> WHAT THE TASK ASKS: Print the listing below again from the line that contains "Answer in <instances>...</instances>. Detect" onward, keeping every line exact and leaving out the lines before it.

> EXTRACTED MATERIAL:
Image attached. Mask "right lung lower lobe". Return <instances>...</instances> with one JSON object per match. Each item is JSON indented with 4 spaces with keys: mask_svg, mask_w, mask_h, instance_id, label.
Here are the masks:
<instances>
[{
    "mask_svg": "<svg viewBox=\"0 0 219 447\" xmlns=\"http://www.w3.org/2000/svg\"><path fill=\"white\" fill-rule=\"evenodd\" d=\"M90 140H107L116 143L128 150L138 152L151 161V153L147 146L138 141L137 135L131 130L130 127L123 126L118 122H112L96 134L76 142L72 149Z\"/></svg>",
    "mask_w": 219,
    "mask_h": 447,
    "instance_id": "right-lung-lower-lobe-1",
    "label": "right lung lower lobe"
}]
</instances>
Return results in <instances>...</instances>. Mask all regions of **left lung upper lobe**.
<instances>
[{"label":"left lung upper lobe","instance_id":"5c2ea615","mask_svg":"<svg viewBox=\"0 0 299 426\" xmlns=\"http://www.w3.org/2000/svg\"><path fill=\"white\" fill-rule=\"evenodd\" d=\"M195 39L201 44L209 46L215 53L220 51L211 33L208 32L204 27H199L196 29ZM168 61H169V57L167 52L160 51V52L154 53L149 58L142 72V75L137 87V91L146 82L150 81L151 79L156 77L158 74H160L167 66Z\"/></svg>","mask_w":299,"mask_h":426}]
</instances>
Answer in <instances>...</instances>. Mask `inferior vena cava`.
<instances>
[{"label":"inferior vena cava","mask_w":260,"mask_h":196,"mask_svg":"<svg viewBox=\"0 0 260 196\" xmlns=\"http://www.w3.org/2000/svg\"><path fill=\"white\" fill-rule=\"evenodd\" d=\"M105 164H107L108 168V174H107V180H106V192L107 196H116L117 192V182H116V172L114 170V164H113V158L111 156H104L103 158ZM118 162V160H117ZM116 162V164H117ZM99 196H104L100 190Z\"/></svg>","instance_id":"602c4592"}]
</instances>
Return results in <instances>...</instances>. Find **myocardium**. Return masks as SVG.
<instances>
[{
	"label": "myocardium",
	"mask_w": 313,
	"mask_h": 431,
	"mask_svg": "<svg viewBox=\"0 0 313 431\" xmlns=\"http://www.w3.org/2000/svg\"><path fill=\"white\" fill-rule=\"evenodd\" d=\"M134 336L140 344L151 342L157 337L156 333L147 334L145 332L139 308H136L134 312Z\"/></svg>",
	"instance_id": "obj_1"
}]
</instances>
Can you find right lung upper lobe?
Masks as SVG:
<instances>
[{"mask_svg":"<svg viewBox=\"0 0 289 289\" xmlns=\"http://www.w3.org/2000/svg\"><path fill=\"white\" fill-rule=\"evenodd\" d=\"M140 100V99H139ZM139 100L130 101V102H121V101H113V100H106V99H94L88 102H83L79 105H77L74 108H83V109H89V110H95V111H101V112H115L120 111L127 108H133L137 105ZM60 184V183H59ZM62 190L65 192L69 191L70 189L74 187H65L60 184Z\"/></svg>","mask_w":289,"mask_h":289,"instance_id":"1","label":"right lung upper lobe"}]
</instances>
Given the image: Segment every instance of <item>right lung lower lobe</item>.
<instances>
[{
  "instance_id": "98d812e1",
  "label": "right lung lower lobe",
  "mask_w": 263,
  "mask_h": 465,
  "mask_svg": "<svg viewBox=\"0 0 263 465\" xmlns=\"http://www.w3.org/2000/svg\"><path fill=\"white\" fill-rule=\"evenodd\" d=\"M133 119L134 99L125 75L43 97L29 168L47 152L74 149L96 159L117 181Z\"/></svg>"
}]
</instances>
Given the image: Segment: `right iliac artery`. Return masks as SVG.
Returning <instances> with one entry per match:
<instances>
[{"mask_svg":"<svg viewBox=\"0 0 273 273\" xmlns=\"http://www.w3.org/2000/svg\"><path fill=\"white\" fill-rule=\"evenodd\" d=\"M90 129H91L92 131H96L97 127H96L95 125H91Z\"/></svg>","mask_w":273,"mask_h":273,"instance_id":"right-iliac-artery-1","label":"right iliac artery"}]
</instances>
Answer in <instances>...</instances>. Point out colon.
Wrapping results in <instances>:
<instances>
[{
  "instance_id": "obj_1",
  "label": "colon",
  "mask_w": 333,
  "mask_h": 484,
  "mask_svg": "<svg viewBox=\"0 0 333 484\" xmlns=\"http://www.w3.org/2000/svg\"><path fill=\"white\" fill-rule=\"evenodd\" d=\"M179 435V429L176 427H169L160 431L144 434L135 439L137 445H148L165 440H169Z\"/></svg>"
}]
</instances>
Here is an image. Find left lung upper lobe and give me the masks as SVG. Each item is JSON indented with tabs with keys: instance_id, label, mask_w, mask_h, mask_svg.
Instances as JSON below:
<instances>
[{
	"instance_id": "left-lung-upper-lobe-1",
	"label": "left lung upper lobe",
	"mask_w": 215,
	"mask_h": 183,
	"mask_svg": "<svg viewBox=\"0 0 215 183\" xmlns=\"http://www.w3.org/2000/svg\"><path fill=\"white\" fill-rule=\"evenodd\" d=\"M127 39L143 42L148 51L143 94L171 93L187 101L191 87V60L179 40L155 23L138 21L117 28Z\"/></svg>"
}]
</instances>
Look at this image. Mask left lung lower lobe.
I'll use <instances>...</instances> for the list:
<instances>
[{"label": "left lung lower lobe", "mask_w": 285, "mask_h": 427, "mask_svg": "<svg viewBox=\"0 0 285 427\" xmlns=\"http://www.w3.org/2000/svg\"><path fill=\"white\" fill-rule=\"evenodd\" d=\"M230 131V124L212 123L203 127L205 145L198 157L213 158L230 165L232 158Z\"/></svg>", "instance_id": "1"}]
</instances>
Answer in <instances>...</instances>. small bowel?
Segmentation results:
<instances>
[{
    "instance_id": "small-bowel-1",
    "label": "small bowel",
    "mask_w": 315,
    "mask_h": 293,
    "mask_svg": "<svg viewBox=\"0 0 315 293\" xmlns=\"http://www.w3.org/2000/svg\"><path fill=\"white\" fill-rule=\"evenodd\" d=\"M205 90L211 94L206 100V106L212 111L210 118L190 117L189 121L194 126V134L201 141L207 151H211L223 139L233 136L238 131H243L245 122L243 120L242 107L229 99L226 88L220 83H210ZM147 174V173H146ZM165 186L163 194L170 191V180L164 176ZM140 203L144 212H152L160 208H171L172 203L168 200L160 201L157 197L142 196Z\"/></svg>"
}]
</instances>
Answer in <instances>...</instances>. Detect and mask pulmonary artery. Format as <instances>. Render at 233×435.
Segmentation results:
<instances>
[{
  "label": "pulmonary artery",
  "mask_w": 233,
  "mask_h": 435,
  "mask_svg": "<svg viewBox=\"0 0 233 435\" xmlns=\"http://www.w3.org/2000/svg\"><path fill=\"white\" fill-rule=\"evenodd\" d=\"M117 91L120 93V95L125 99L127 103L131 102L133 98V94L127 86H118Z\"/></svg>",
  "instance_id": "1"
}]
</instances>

> RESPONSE BELOW:
Answer in <instances>...</instances>. Detect and mask pulmonary artery. Format as <instances>. Render at 233×435.
Segmentation results:
<instances>
[{
  "label": "pulmonary artery",
  "mask_w": 233,
  "mask_h": 435,
  "mask_svg": "<svg viewBox=\"0 0 233 435\" xmlns=\"http://www.w3.org/2000/svg\"><path fill=\"white\" fill-rule=\"evenodd\" d=\"M117 91L120 93V95L125 99L127 103L131 102L133 98V94L127 86H118Z\"/></svg>",
  "instance_id": "1"
}]
</instances>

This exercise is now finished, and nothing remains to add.